Reasons being...

Like Solomon Volkov and Galina Vishnevskaya, I see Lady Macbeth as the artistic foundation of Shostakovich's moral individualism - a view which not only does the work no interpretive violence, but explains why he quotes from it at a key moment in his controversial Eighth Quartet. To claim - as does Richard Taruskin ("The Opera and the Dictator: the peculiar martyrdom of Dmitri Shostakovich", The New Republic, March 20th 1989, pp. 34-40) - that the opera was intended as an endorsement of Stalin's genocidal campaign against the kulaks in 1930, not only makes nonsense of the wider context of Shostakovich's life in the early Thirties, but raises the seemingly unanswerable question of why he should quote an alleged apologia for genocide in a quartet dedicated to "the victims of fascism".

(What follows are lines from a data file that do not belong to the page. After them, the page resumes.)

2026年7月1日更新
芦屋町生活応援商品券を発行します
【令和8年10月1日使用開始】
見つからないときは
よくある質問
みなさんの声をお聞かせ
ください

For those who have not read Taruskin's article, he argues in it that the opera is "a profoundly inhumane work of art" in which its composer ("the Soviet Union's most loyal musical son") by various means "dehumanizes" his heroine's persecutors and victims so as to "perpetrate (the) colossal moral inversion" of legitimising her murders. Lady Macbeth, asserts Taruskin, is a politically-motivated travesty which presents all of its cast except Katerina as "class enemies" to be despised and destroyed. "Its chilling treatment of the victims," he concludes, "amounts to a justification of genocide."

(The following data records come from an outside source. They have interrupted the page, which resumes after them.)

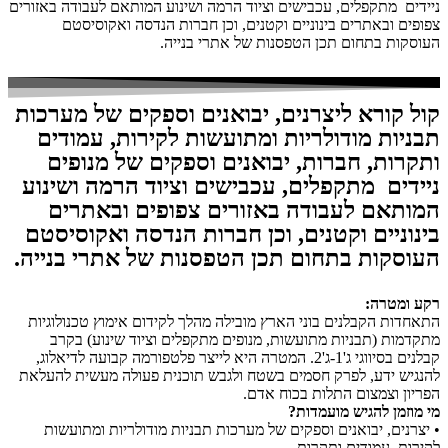
ניידים מתקפלים, עכבישים וציוד הרמה ושינוע המותאם לעבודה באזורים
צפופים ובאתרים בינוניים וקטנים, וכן חברות הנדסה ואקוסיסטם
העוסקות בתחום תכן הטפסנות של אתרי בנייה.
קול קורא ליצרנים, יבואנים וספקים של מערכות
תבניות מודולריות ומתועשות לקירות, עמודים
ותקרות, חברות, יבואנים וספקים של מנופים
ניידים מתקפלים, עכבישים וציוד הרמה ושינוע
המותאם לעבודה באזורים צפופים ובאתרים
בינוניים וקטנים, וכן חברות הנדסה ואקוסיסטם
העוסקות בתחום תכן הטפסנות של אתרי בנייה.
רקע ומטרה:
התאחדות הקבלנים בוני הארץ מובילה מהלך לקידום אימוץ טכנולוגיות
מתקדמות (תבניות מתועשות, מנופים מתקפלים וציוד שינוע) בקרב
קבלנים בסיווגי ג'1-ג'2. המטרה היא לייצר פלטפורמה קבועה לדיאלוג,
להנגיש ידע, לפרק חסמים בשטח ולגבש תוכנית פעולה מעשית להעלאת
הפריון וצמצום התלות בכוח אדם.
מי מוזמן להגיש מועמדות?
• יצרנים, יבואנים וספקים של מערכות תבניות מודולריות ומתועשות
לקירות, עמודים ותקרות.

Which is more likely? That Shostakovich in 1930-1 favoured the wholesale slaughter of Russian and Ukrainian countryfolk - or that, on the contrary, he felt that individuality itself was then under attack from Stalin's callous policies (themselves extensions of the equally callous policies of Lenin during 1917-22)?

Non-Party satirists like Bulgakov, Zamyatin, Olesha, and Zoshchenko were, long before 1930, convinced that Marxist collectivism was a disaster. Shostakovich knew these writers personally, collaborating with one (Zamyatin: on the opera The Nose) and exploring a major project with another (Bulgakov: an opera on his play about Pushkin, Last Days). There is nothing to suggest that the composer - like, say, Mayakovsky - opposed the non-Party "individualists"; on the contrary, the evidence is that he sympathized with them - which is presumably why he read their books, watched their plays, and socialised with them. In addition, his letters to his girlfriend of the Twenties, Tanya Glivenko, reveal that his favourite novel - a choice which endured throughout his life - was Dostoyevsky's The Devils, a satirical attack on revolutionary radicalism so outspoken that the Communist authorities banned it for sixty years.

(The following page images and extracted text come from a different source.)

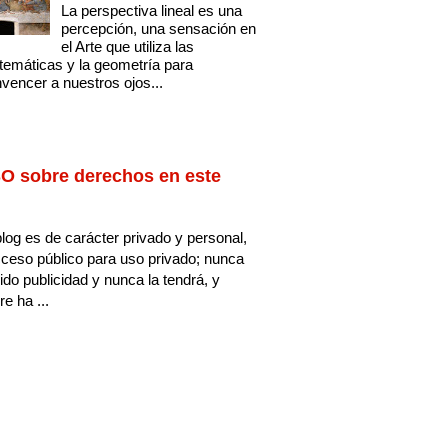
La perspectiva lineal es una
percepción, una sensación en
el Arte que utiliza las
emáticas y la geometría para
vencer a nuestros ojos...
O sobre derechos en este
log es de carácter privado y personal,
ceso público para uso privado; nunca
ido publicidad y nunca la tendrá, y
e ha ...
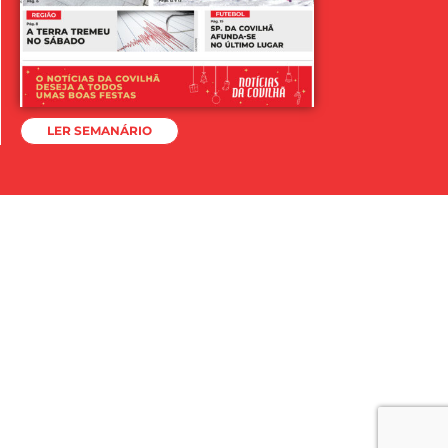
LER SEMANÁRIO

That a man of such friends and opinions should, during the rabidly collectivistic Cultural Revolution of 1929-32, choose to turn Leskov's apolitical melodrama into a hymn to the expropriation of six million peasants is absurdly unlikely. Even supposing it was true, it would raise further insoluble problems. Why, for example, should Shostakovich have concealed (as he did) the composition of this supposed apologia from the very powers it was presumably designed to please? And why make its alleged conformism so hard to spot that Stalin banned it?